The agreement also includes development of new digital services, such as mobile on-flight services.
“The basic element [in the agreement] is our datacentre services, which we want to consolidate into one environment and under one provider,” said Kari Saarikoski, CIO at Finnair. “At the same time, we want to start to take these services into the cloud to gain flexibility, cost-efficiency and the other goodies the cloud promises. We’ll start with less critical services and then move on to the more critical ones.”
At the core of this transformation is the Finnair Cloud Platform, which will be run by IBM and will enable the integration of different operational and commercial services into single environment. This is a new step for Finnair which, while favouring the software-as-a-service model, has previously used the cloud sparingly.
The agreement also includes application management and development services, as well as a new services governance model.
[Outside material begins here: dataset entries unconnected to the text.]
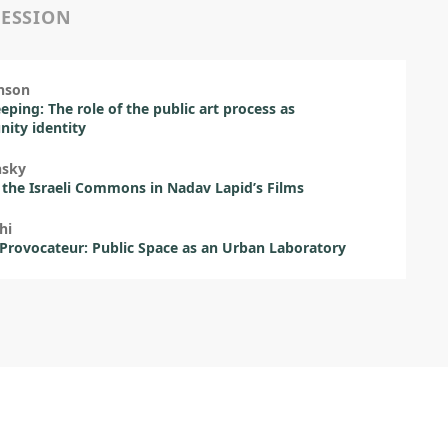
SESSION
nson
eping: The role of the public art process as
ity identity
nsky
 the Israeli Commons in Nadav Lapid’s Films
hi
 Provocateur: Public Space as an Urban Laboratory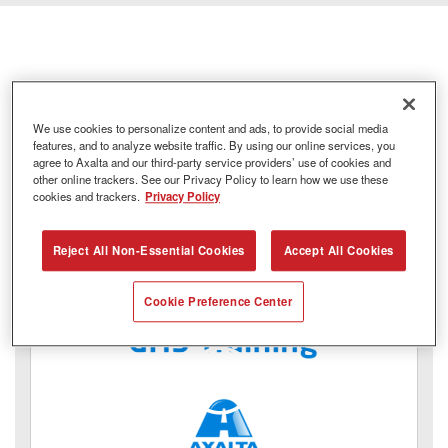
Safety Data Sheets
We use cookies to personalize content and ads, to provide social media
features, and to analyze website traffic. By using our online services, you
agree to Axalta and our third-party service providers’ use of cookies and
other online trackers. See our Privacy Policy to learn how we use these
cookies and trackers.
Privacy Policy
Reject All Non-Essential Cookies
Accept All Cookies
Cookie Preference Center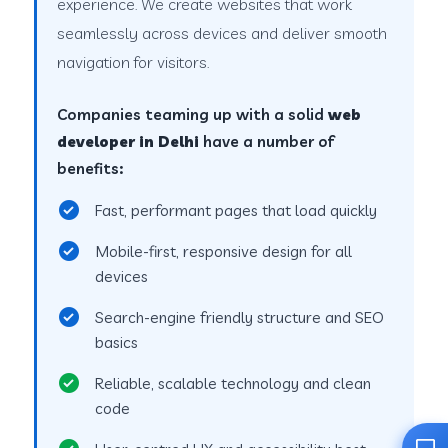
experience. We create websites that work
seamlessly across devices and deliver smooth
navigation for visitors.
Companies teaming up with a solid
web
developer in Delhi
have a number of
benefits:
Fast, performant pages that load quickly
Mobile-first, responsive design for all
devices
Search-engine friendly structure and SEO
basics
Reliable, scalable technology and clean
code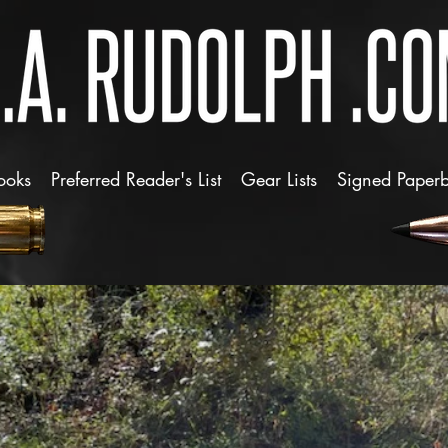
ooks
Preferred Reader's List
Gear Lists
Signed Paper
IBM will also take on responsibility for managing Finnair’s IT provider network.
“This will take some time, but is one of our goals,” Saarikoski said. “During the past years we have taken on many new applications and providers and it takes a lot of our time to manage them all…Besides looking for cost, consolidation and management benefits, we want to move the focus of our own people more towards digitalisation, development and innovation.”
Finnair’s employees will also trial IBM’s Watson Explorer capabilities and use its cognitive skills to locate information and respond to customer queries more efficiently.
While Saarikoski notes other vendors were considered, Finnair’s long term collaboration with IBM was a factor in its selection. The airline outsourced its basic IT services and application management to IBM in 2002.
A major driver for Finnair’s move towards the hybrid cloud is its need to boost digitalisation and customer experience in the highly competitive and cost-focused airline market.
Since launching its mobile app last year, the airline’s development focus has been on new consumer-facing mobile and in-flight services. These will now be progressed further with its upcoming cloud capabilities in collaboration with IBM and other partners.
Finnair will also join the growing number of airlines that offer in-flight connectivity and plans are in place to introduce Wi-Fi to its entire Airbus fleet by the end of 2016. The roll-out will start with its new Airbus A350 airliners, which will have built-in wireless networks.
“This opens up new opportunities for services development – it’s a new platform,” said Saarikoski. “Based on what we have talked about with our colleagues, everybody is focused on the same themes: customer experience and how to increase the sales of ancillary services to our customers.”
Finnair is Finland’s largest airline, carrying more than nine million passengers a year. The financial terms of its services deal with IBM were not disclosed.